■ Task instructions
The entries below must be returned exactly as they stand.

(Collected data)

== Segment start ==

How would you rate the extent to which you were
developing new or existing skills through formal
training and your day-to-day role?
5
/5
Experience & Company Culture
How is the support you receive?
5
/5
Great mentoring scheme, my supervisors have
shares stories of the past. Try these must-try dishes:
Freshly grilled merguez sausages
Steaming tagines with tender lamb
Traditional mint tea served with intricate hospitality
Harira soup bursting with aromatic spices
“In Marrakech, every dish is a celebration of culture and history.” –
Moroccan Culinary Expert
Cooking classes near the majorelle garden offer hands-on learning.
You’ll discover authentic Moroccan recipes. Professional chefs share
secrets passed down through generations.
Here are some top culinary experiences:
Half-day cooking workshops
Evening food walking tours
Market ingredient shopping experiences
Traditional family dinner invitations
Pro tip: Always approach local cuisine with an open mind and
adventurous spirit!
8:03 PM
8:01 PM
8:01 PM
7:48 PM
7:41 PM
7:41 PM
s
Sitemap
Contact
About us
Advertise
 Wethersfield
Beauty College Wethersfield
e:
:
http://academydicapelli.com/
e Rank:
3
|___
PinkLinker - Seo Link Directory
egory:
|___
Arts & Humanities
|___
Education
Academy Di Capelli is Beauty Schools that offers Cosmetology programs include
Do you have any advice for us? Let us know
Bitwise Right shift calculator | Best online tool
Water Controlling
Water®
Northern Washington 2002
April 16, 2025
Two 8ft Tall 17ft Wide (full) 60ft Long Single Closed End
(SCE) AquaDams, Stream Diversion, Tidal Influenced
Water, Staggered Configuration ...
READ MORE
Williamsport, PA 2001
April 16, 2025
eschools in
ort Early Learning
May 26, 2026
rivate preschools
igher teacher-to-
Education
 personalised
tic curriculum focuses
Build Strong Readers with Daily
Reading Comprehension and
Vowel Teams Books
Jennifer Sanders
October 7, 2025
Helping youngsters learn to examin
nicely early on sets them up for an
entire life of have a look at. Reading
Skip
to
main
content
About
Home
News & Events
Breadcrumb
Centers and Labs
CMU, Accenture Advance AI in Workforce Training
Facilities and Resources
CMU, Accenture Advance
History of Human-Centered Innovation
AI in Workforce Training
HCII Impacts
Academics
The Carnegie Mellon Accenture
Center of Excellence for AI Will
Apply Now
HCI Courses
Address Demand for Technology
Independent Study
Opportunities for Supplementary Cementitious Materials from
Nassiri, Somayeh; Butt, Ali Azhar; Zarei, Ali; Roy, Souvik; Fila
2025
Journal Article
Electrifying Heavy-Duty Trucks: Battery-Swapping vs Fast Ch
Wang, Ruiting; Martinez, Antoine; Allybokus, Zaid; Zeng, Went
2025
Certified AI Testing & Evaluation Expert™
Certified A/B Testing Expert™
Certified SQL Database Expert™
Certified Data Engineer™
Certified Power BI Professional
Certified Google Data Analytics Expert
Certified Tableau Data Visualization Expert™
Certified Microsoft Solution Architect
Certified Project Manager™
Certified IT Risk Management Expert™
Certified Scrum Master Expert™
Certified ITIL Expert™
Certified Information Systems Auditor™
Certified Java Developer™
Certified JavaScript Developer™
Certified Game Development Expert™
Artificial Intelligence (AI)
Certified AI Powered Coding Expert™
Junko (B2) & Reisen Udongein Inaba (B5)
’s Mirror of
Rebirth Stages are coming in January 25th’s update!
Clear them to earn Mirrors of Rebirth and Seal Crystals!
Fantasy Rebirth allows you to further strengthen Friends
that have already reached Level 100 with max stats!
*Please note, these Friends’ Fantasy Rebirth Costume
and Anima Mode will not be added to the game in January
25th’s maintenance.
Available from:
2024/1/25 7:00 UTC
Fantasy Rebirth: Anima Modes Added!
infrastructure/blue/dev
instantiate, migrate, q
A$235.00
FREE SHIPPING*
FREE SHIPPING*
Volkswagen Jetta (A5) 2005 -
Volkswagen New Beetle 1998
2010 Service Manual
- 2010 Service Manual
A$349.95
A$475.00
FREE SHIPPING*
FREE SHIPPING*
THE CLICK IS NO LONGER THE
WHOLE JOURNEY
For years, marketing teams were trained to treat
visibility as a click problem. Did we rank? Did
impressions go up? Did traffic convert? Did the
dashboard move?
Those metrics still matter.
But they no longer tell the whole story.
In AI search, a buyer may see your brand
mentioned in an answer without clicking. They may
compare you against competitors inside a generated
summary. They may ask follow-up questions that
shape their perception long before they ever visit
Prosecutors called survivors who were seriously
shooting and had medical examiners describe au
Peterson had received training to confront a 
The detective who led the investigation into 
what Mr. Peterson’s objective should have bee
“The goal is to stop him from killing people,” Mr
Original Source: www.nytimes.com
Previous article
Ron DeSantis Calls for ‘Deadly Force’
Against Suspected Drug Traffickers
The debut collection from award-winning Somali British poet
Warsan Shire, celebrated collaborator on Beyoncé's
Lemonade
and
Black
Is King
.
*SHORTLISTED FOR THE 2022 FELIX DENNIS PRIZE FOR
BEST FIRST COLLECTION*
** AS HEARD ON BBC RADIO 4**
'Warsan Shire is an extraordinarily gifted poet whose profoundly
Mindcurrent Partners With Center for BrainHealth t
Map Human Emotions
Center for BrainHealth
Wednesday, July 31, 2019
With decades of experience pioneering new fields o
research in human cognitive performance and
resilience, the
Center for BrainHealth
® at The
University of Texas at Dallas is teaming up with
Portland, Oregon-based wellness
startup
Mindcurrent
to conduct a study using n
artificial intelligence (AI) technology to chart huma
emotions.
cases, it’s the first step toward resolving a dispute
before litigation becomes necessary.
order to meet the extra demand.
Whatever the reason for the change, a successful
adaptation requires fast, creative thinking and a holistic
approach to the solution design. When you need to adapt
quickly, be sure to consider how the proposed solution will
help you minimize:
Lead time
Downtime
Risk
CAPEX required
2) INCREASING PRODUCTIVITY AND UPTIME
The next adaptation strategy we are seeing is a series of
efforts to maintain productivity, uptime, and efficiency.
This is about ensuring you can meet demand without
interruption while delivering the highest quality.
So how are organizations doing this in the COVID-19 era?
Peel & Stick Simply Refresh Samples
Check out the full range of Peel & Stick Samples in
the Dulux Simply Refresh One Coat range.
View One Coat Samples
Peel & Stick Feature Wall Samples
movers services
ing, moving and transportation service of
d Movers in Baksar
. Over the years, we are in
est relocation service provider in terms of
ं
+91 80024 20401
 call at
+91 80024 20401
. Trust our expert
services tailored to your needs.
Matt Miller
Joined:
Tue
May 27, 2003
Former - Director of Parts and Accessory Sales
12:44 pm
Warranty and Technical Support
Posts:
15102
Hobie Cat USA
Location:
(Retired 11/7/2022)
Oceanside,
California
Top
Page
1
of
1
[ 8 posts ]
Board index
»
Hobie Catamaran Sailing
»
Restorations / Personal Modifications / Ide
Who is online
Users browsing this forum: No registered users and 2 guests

== Segment end ==

■ Reply
How would you rate the extent to which you were
developing new or existing skills through formal
training and your day-to-day role?
5
/5
Experience & Company Culture
How is the support you receive?
5
/5
Great mentoring scheme, my supervisors have
shares stories of the past. Try these must-try dishes:
Freshly grilled merguez sausages
Steaming tagines with tender lamb
Traditional mint tea served with intricate hospitality
Harira soup bursting with aromatic spices
“In Marrakech, every dish is a celebration of culture and history.” –
Moroccan Culinary Expert
Cooking classes near the majorelle garden offer hands-on learning.
You’ll discover authentic Moroccan recipes. Professional chefs share
secrets passed down through generations.
Here are some top culinary experiences:
Half-day cooking workshops
Evening food walking tours
Market ingredient shopping experiences
Traditional family dinner invitations
Pro tip: Always approach local cuisine with an open mind and
adventurous spirit!
8:03 PM
8:01 PM
8:01 PM
7:48 PM
7:41 PM
7:41 PM
s
Sitemap
Contact
About us
Advertise
 Wethersfield
Beauty College Wethersfield
e:
:
http://academydicapelli.com/
e Rank:
3
|___
PinkLinker - Seo Link Directory
egory:
|___
Arts & Humanities
|___
Education
Academy Di Capelli is Beauty Schools that offers Cosmetology programs include
Do you have any advice for us? Let us know
Bitwise Right shift calculator | Best online tool
Water Controlling
Water®
Northern Washington 2002
April 16, 2025
Two 8ft Tall 17ft Wide (full) 60ft Long Single Closed End
(SCE) AquaDams, Stream Diversion, Tidal Influenced
Water, Staggered Configuration ...
READ MORE
Williamsport, PA 2001
April 16, 2025
eschools in
ort Early Learning
May 26, 2026
rivate preschools
igher teacher-to-
Education
 personalised
tic curriculum focuses
Build Strong Readers with Daily
Reading Comprehension and
Vowel Teams Books
Jennifer Sanders
October 7, 2025
Helping youngsters learn to examin
nicely early on sets them up for an
entire life of have a look at. Reading
Skip
to
main
content
About
Home
News & Events
Breadcrumb
Centers and Labs
CMU, Accenture Advance AI in Workforce Training
Facilities and Resources
CMU, Accenture Advance
History of Human-Centered Innovation
AI in Workforce Training
HCII Impacts
Academics
The Carnegie Mellon Accenture
Center of Excellence for AI Will
Apply Now
HCI Courses
Address Demand for Technology
Independent Study
Opportunities for Supplementary Cementitious Materials from
Nassiri, Somayeh; Butt, Ali Azhar; Zarei, Ali; Roy, Souvik; Fila
2025
Journal Article
Electrifying Heavy-Duty Trucks: Battery-Swapping vs Fast Ch
Wang, Ruiting; Martinez, Antoine; Allybokus, Zaid; Zeng, Went
2025
Certified AI Testing & Evaluation Expert™
Certified A/B Testing Expert™
Certified SQL Database Expert™
Certified Data Engineer™
Certified Power BI Professional
Certified Google Data Analytics Expert
Certified Tableau Data Visualization Expert™
Certified Microsoft Solution Architect
Certified Project Manager™
Certified IT Risk Management Expert™
Certified Scrum Master Expert™
Certified ITIL Expert™
Certified Information Systems Auditor™
Certified Java Developer™
Certified JavaScript Developer™
Certified Game Development Expert™
Artificial Intelligence (AI)
Certified AI Powered Coding Expert™
Junko (B2) & Reisen Udongein Inaba (B5)
’s Mirror of
Rebirth Stages are coming in January 25th’s update!
Clear them to earn Mirrors of Rebirth and Seal Crystals!
Fantasy Rebirth allows you to further strengthen Friends
that have already reached Level 100 with max stats!
*Please note, these Friends’ Fantasy Rebirth Costume
and Anima Mode will not be added to the game in January
25th’s maintenance.
Available from:
2024/1/25 7:00 UTC
Fantasy Rebirth: Anima Modes Added!
infrastructure/blue/dev
instantiate, migrate, q
A$235.00
FREE SHIPPING*
FREE SHIPPING*
Volkswagen Jetta (A5) 2005 -
Volkswagen New Beetle 1998
2010 Service Manual
- 2010 Service Manual
A$349.95
A$475.00
FREE SHIPPING*
FREE SHIPPING*
THE CLICK IS NO LONGER THE
WHOLE JOURNEY
For years, marketing teams were trained to treat
visibility as a click problem. Did we rank? Did
impressions go up? Did traffic convert? Did the
dashboard move?
Those metrics still matter.
But they no longer tell the whole story.
In AI search, a buyer may see your brand
mentioned in an answer without clicking. They may
compare you against competitors inside a generated
summary. They may ask follow-up questions that
shape their perception long before they ever visit
Prosecutors called survivors who were seriously
shooting and had medical examiners describe au
Peterson had received training to confront a 
The detective who led the investigation into 
what Mr. Peterson’s objective should have bee
“The goal is to stop him from killing people,” Mr
Original Source: www.nytimes.com
Previous article
Ron DeSantis Calls for ‘Deadly Force’
Against Suspected Drug Traffickers
The debut collection from award-winning Somali British poet
Warsan Shire, celebrated collaborator on Beyoncé's
Lemonade
and
Black
Is King
.
*SHORTLISTED FOR THE 2022 FELIX DENNIS PRIZE FOR
BEST FIRST COLLECTION*
** AS HEARD ON BBC RADIO 4**
'Warsan Shire is an extraordinarily gifted poet whose profoundly
Mindcurrent Partners With Center for BrainHealth t
Map Human Emotions
Center for BrainHealth
Wednesday, July 31, 2019
With decades of experience pioneering new fields o
research in human cognitive performance and
resilience, the
Center for BrainHealth
® at The
University of Texas at Dallas is teaming up with
Portland, Oregon-based wellness
startup
Mindcurrent
to conduct a study using n
artificial intelligence (AI) technology to chart huma
emotions.
cases, it’s the first step toward resolving a dispute
before litigation becomes necessary.
order to meet the extra demand.
Whatever the reason for the change, a successful
adaptation requires fast, creative thinking and a holistic
approach to the solution design. When you need to adapt
quickly, be sure to consider how the proposed solution will
help you minimize:
Lead time
Downtime
Risk
CAPEX required
2) INCREASING PRODUCTIVITY AND UPTIME
The next adaptation strategy we are seeing is a series of
efforts to maintain productivity, uptime, and efficiency.
This is about ensuring you can meet demand without
interruption while delivering the highest quality.
So how are organizations doing this in the COVID-19 era?
Peel & Stick Simply Refresh Samples
Check out the full range of Peel & Stick Samples in
the Dulux Simply Refresh One Coat range.
View One Coat Samples
Peel & Stick Feature Wall Samples
movers services
ing, moving and transportation service of
d Movers in Baksar
. Over the years, we are in
est relocation service provider in terms of
ं
+91 80024 20401
 call at
+91 80024 20401
. Trust our expert
services tailored to your needs.
Matt Miller
Joined:
Tue
May 27, 2003
Former - Director of Parts and Accessory Sales
12:44 pm
Warranty and Technical Support
Posts:
15102
Hobie Cat USA
Location:
(Retired 11/7/2022)
Oceanside,
California
Top
Page
1
of
1
[ 8 posts ]
Board index
»
Hobie Catamaran Sailing
»
Restorations / Personal Modifications / Ide
Who is online
Users browsing this forum: No registered users and 2 guests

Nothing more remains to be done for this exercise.